Справа, на тротуаре под сводом, допрашивали пленного. Газовый рожок, мигая, освещал сцену. Четверо держали пленника (младшеклассника), усадив его спиной к стене. Один, постарше, присев у него между ног, дергал его за уши и корчил ужасающие рожи. Безмолвие этого чудовищного лица, все время меняющего форму, приводило жертву в ужас. Пленник плакал и старался зажмуриться или отвернуться. При каждой такой попытке стращатель зачерпывал горсть серого снега и надраивал ему уши.
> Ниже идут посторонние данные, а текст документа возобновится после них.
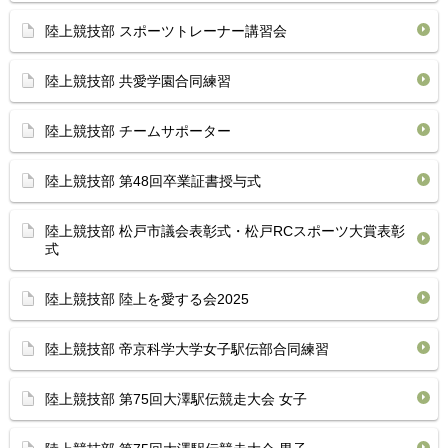
陸上競技部 スポーツトレーナー講習会
陸上競技部 共愛学園合同練習
陸上競技部 チームサポーター
陸上競技部 第48回卒業証書授与式
陸上競技部 松戸市議会表彰式・松戸RCスポーツ大賞表彰
式
陸上競技部 陸上を愛する会2025
陸上競技部 帝京科学大学女子駅伝部合同練習
陸上競技部 第75回大澤駅伝競走大会 女子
Бледный школьник обогнул эту группу и двинулся сквозь перестрелку.

Он искал Даржелоса. Он любил его. Эта любовь снедала его тем сильнее, что опережала осознание любви. То была смутная, неотступная боль, от которой нет никакого лекарства, чистое желание, бесполое и бесцельное.

Даржелос был петухом школьного курятника. Он признавал соперников или соратников. А бледный мальчик всякий раз совершенно терялся, стоило ему увидеть перед собой спутанные кудри, разбитые коленки и куртку с карманами, полными тайн.

Бой придавал ему храбрости. Он побежит, найдет Даржелоса, будет биться рядом, защищать его, покажет ему, на что способен.

Снежинки порхали, осыпали пелерины, звездами мерцали на стенах. То там, то здесь в просветах тьмы взгляд выхватывал кусок лица, красного, с открытым ртом, руку, указывающую на некую цель.

Рука указывает на бледного школьника, который оступился, собираясь кого-то окликнуть – среди стоящих на крыльце он узнал одного из вассалов своего кумира. Этот-то вассал и выносит ему приговор. Он открывает рот: «Дар-же…»– и тут же снежок влепляется ему в губы, во рту снег, зубы немеют. Он успевает заметить только чей-то смех и рядом – Даржелоса, окруженного своим штабом, растрепанного, с пылающим лицом, заносящего руку гигантским взмахом.

Удар приходится ему прямо в грудь. Темный удар. Мраморным кулаком. Кулаком статуи. Голова становится пустой. Ему видится Даржелос на каких-то подмостках, с глупым видом уронивший руку, залитый неестественным светом.